>>>

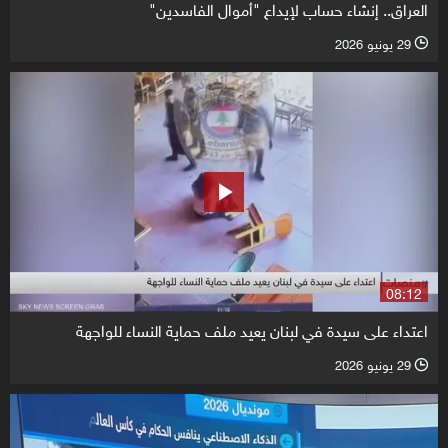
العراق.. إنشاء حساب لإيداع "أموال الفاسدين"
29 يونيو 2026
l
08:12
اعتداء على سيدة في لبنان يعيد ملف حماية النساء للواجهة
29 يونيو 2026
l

<<<

* **WHAT YOU WILL DO**: Reproduce every entry above exactly, and omit the pictures.

* **THE ANSWER**:
العراق.. إنشاء حساب لإيداع "أموال الفاسدين"
29 يونيو 2026
l
08:12
اعتداء على سيدة في لبنان يعيد ملف حماية النساء للواجهة
29 يونيو 2026
l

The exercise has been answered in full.